If you are a MySQL DBA you may ask yourself why you would install MongoDB? That is actually a very good question as MongoDB and MySQL have been in a flame-war a couple of years ago. But there are many cases where you simply have to.
One of these use cases may be that the project that your company is going to deploy in production relies on MongoDB. Or perhaps one of the developers on the project had a strong bias for using MongoDB. Couldn’t they have used MySQL instead?
In some cases, it might not be possible to use MySQL. MongoDB is a document store and is suitable for different use cases as compared to MySQL(even with the recently introduced MySQL document store feature). Therefore we are starting this blog series to give you an excellent starting point to get yourself prepared for MongoDB.
Differences and similarities
At first sight the differences between MySQL and MongoDB are quite apparent: MongoDB is a document store that stores data in JSON formatted text. You can either generate your own identifiers or have MongoDB generate one and then have the document stored alongside as a blob, quite generic like most key-value stores.

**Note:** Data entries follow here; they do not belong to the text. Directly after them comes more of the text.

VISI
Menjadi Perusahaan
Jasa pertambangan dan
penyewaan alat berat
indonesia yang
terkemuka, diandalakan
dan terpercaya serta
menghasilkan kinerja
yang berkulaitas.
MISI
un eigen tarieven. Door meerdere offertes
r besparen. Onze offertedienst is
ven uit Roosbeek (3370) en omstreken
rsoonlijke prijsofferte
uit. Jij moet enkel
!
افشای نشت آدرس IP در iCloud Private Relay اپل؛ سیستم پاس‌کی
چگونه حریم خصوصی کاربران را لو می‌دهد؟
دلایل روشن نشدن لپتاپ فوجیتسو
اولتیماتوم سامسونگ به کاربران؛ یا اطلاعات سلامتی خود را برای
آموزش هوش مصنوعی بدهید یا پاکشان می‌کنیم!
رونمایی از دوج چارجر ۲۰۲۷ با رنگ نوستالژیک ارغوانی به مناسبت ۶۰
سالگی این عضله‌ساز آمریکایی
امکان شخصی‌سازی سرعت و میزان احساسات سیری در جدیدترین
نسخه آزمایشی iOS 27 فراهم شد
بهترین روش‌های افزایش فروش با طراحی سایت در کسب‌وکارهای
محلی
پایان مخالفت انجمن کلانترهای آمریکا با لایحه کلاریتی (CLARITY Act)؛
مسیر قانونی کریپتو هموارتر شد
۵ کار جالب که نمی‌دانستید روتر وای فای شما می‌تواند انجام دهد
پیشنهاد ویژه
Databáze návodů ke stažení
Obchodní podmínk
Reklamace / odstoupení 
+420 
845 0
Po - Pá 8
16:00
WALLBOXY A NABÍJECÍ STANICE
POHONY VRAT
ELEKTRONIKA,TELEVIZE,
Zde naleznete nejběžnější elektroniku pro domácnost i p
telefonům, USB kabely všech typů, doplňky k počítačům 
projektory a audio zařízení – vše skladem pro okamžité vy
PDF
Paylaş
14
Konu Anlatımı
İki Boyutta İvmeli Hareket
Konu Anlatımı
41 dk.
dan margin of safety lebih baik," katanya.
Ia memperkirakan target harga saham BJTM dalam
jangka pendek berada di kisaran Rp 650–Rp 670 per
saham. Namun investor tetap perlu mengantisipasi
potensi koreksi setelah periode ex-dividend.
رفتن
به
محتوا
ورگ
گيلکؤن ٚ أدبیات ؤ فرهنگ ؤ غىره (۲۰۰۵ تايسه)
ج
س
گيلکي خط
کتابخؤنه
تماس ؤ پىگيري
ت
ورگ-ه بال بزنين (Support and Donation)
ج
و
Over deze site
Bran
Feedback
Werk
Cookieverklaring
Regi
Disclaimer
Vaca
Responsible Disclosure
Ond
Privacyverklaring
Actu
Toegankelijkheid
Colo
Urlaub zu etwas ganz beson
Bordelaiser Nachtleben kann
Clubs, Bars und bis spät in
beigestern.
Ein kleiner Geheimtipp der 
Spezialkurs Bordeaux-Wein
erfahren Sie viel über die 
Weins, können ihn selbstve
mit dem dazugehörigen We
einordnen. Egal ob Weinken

MongoDB can be either a single Mongo instance or live in a clustered and/or shared environment. With MongoDB the master is called the primary and the slaves the secondary. The naming is different but also the replication works differently.
This can best be explained in the way MongoDB handles transactions: MongoDB is not ACID compliant, instead it offers functionality that goes beyond this. MongoDB will ensure transactions will be written to the oplog (comparable with the MySQL binlog) in more than just the primary: also to secondary nodes. You can configure it to confirm the transaction after either writing to the primary, a set of secondaries, the majority of the secondaries or all members. The last one is obvious the safest option and would be similar to synchronous replication and this obviously has a performance penalty. Many choose to only have MongoDB confirm when it has written to at least one member or the majority in the topology and effectively this means the topology will reach an eventual consistency.
If this actually raises alarm bells for you: think about how MySQL Asynchronous replication keeps your topology consistent. Yes, MongoDB replication is actually a lot better than MySQL replication and in high level overview looks a bit like the Galera replicator.
Databases are still called databases, but tables are called collections. Collections do not need a strict structure like in MySQL so the schema can be changed at any time. This also means your application has to be designed in a way that data may either be missing or it will actually receive unexpected data.
Obviously MongoDB has also a lot of similarities with MySQL. You still are working with a database that needs to perform a certain workload on a limited set of CPU cores, a limited amount of RAM and a lot of (hopefully) fast storage. This also means you have to treat it in a similar way as MySQL: allocate enough diskspace, benchmark your system to know how much IO you can do with MongoDB and keep an eye out for memory usage.
Also even if MongoDB features a schemaless design it still needs indexes to find the data. Similar to MySQL, it features primary and secondary indexes and it can apply or remove them at runtime.
MongoDB isn’t that different from MySQL after all.
I CONTROL [initandlisten] MongoDB starting : pid=3071 port=27017 dbpath=/var/lib/mongo 64-bit host=n2
I CONTROL [initandlisten] db version v3.2.6
After installing, you have a host that runs MongoDB and has no security enabled besides that it is configured to only listen on localhost. We must alter this default configuration to reflect our infrastructure: SSL, authentication and some other tuning parameters.
Apart from the configuration we want to create a MongoDB replica set to ensure we have our data stored a bit more secure. That also means we have to do the installation three times in a row and then set up the replication. Three times may not sound as much, but imagine that we will eventually create a sharded cluster out of our replica set. That means we will have to repeat the installation even more often in the future. Perhaps time to automate this using a provisioning tool?
If you already have your provisioning tools in place: there are some great options available for the most used ones. If not, these tools can help you automate your infrastructure by provisioning hosts, deployment of applications and, if necessary, orchestration of many nodes. You may take the Ansible example as a good beginner starting point.
For ansible there are two options possible: the Ansible MongoDB example and the Stouts MongoDB role. Both implementations will cover installation, configuration and replication. The Ansible MongoDB example is a simple example that can easily be extended for your needs while the Stouts MongoDB role is meant for more advanced usage with Ansible.
If you are using Puppet the best option is to use the Puppetlabs MongoDB module. This module is created and maintained by Puppetlabs. Even though the module is still in beta the structure of the module is good. It supports, next to installation, configuration and replication, also crude user management.
For Chef there are many cookbooks available, but the only cookbook that is currently actively maintained is the Mongodb3 cookbook. The cookbook supports installation, configuration, replication and sharding. It also is able to setup in AWS.
The MongoDB formula for Saltstack supports installation, configuration, replication and sharding.
All four are great starting points for deploying MongoDB. Obviously we still need to do additional configuration tweaking after deploying our initial hosts and that will be the focus of our next blog post.